All lines below between the line with "tería de Santander" and the line with "sláinte áilleacht agus muinín.", including both, must be copied exactly, and the pictures must be omitted.

[Dataset records — start]

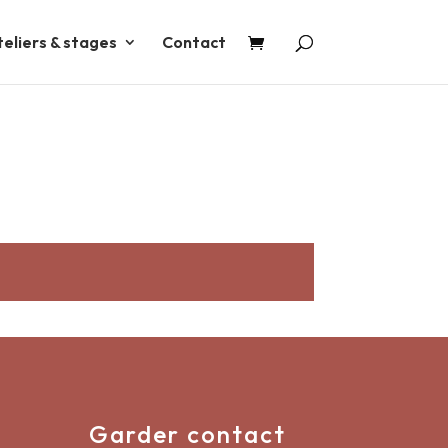
teliers & stages
Contact
Garder contact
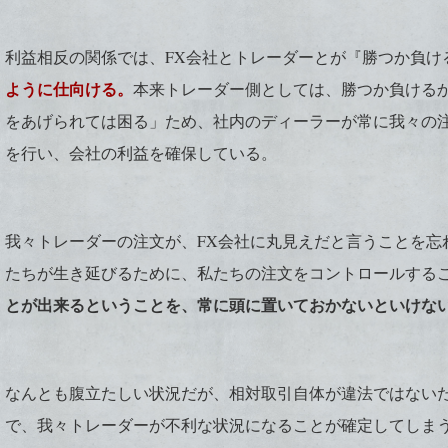
利益相反の関係では、FX会社とトレーダーとが『勝つか負け
ように仕向ける。
本来トレーダー側としては、勝つか負ける
をあげられては困る」ため、社内のディーラーが常に我々の
を行い、会社の利益を確保している。
我々トレーダーの注文が、FX会社に丸見えだと言うことを忘
たちが生き延びるために、私たちの注文をコントロールする
とが出来るということを、常に頭に置いておかないといけな
なんとも腹立たしい状況だが、相対取引自体が違法ではないた
で、我々トレーダーが不利な状況になることが確定してしま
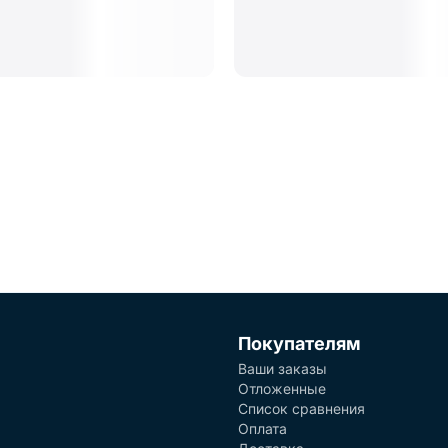
Покупателям
Ваши заказы
Отложенные
Список сравнения
Оплата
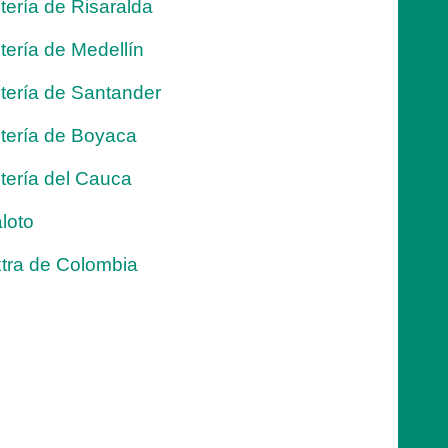
tería de Risaralda
tería de Medellín
tería de Santander
tería de Boyaca
tería del Cauca
loto
tra de Colombia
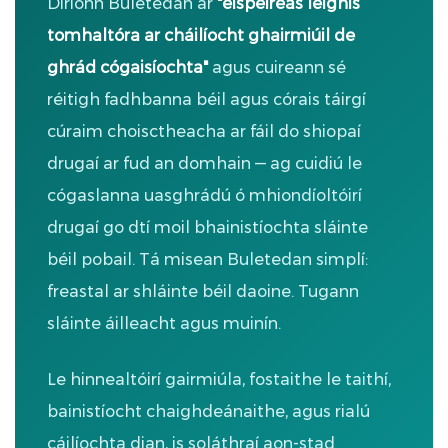
Díríonn Buletedan ar
"eispéireas leighis
tomhaltóra ar cháilíocht ghairmiúil de
ghrád cógaisíochta"
agus cuireann sé
réitigh fadhbanna béil agus córais táirgí
cúraim choisctheacha ar fáil do shiopaí
drugaí ar fud an domhain — ag cuidiú le
cógaslanna uasghrádú ó mhiondíoltóirí
drugaí go dtí moil bhainistíochta sláinte
béil pobail. Tá misean Buletedan simplí:
freastal ar shláinte béil daoine. Tugann
sláinte áilleacht agus muinín.
Le hinnealtóirí gairmiúla, fostaithe le taithí,
bainistíocht chaighdeánaithe, agus rialú
cáilíochta dian, is soláthraí aon-stad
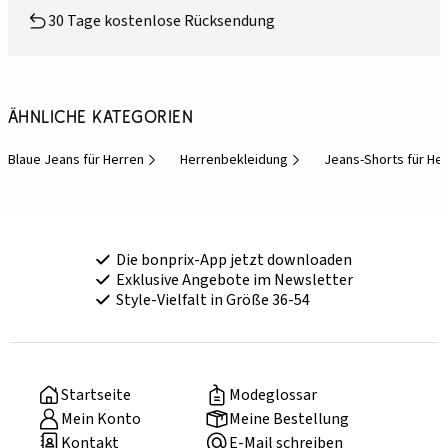
30 Tage kostenlose Rücksendung
Ähnliche Kategorien
Blaue Jeans für Herren
Herrenbekleidung
Jeans-Shorts für He
Die bonprix-App jetzt downloaden
Exklusive Angebote im Newsletter
Style-Vielfalt in Größe 36-54
Startseite
Modeglossar
Mein Konto
Meine Bestellung
Kontakt
E-Mail schreiben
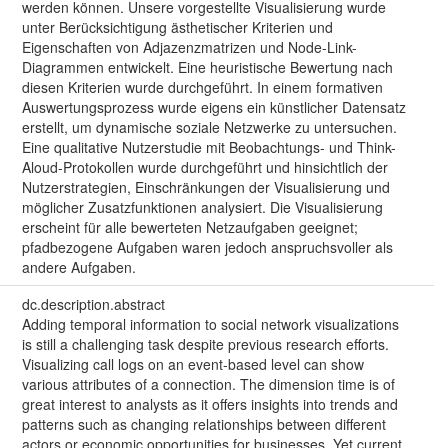
werden können. Unsere vorgestellte Visualisierung wurde
unter Berücksichtigung ästhetischer Kriterien und
Eigenschaften von Adjazenzmatrizen und Node-Link-
Diagrammen entwickelt. Eine heuristische Bewertung nach
diesen Kriterien wurde durchgeführt. In einem formativen
Auswertungsprozess wurde eigens ein künstlicher Datensatz
erstellt, um dynamische soziale Netzwerke zu untersuchen.
Eine qualitative Nutzerstudie mit Beobachtungs- und Think-
Aloud-Protokollen wurde durchgeführt und hinsichtlich der
Nutzerstrategien, Einschränkungen der Visualisierung und
möglicher Zusatzfunktionen analysiert. Die Visualisierung
erscheint für alle bewerteten Netzaufgaben geeignet;
pfadbezogene Aufgaben waren jedoch anspruchsvoller als
andere Aufgaben.
dc.description.abstract
Adding temporal information to social network visualizations
is still a challenging task despite previous research efforts.
Visualizing call logs on an event-based level can show
various attributes of a connection. The dimension time is of
great interest to analysts as it offers insights into trends and
patterns such as changing relationships between different
actors or economic opportunities for businesses. Yet current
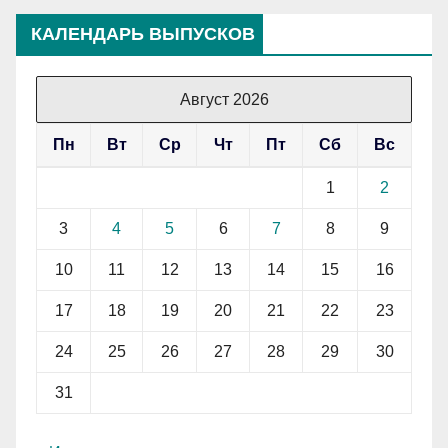
КАЛЕНДАРЬ ВЫПУСКОВ
Август 2026
Пн
Вт
Ср
Чт
Пт
Сб
Вс
1
2
3
4
5
6
7
8
9
10
11
12
13
14
15
16
17
18
19
20
21
22
23
24
25
26
27
28
29
30
31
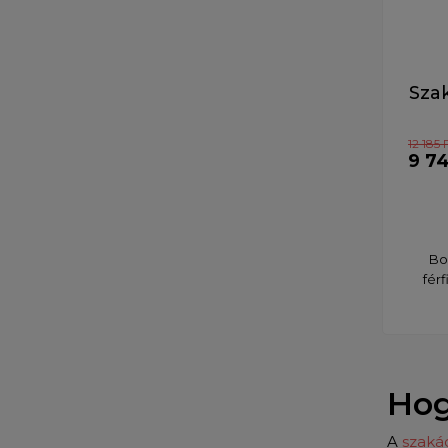
Sza
12 185 
9 74
Bo
fér
Hog
A
szaká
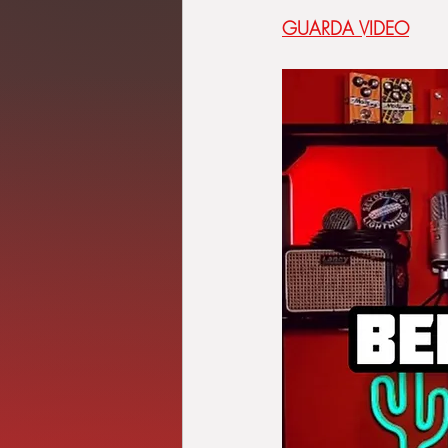
GUARDA VIDEO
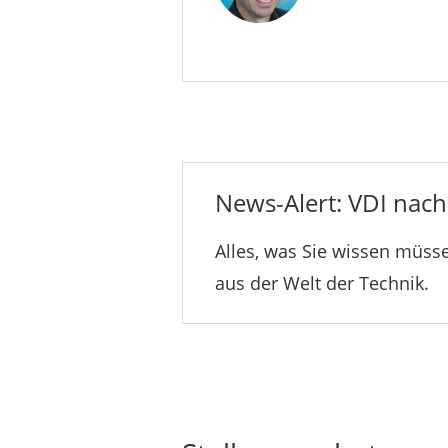
News-Alert: VDI nachr
Alles, was Sie wissen müsse
aus der Welt der Technik.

[Dataset records — finish]

## Solution to the exercise:
tería de Santander
tería de Boyaca
tería del Cauca
loto
tra de Colombia
Díríonn Buletedan ar
"eispéireas leighis
tomhaltóra ar cháilíocht ghairmiúil de
ghrád cógaisíochta"
agus cuireann sé
réitigh fadhbanna béil agus córais táirgí
cúraim choisctheacha ar fáil do shiopaí
drugaí ar fud an domhain — ag cuidiú le
cógaslanna uasghrádú ó mhiondíoltóirí
drugaí go dtí moil bhainistíochta sláinte
béil pobail. Tá misean Buletedan simplí:
freastal ar shláinte béil daoine. Tugann
sláinte áilleacht agus muinín.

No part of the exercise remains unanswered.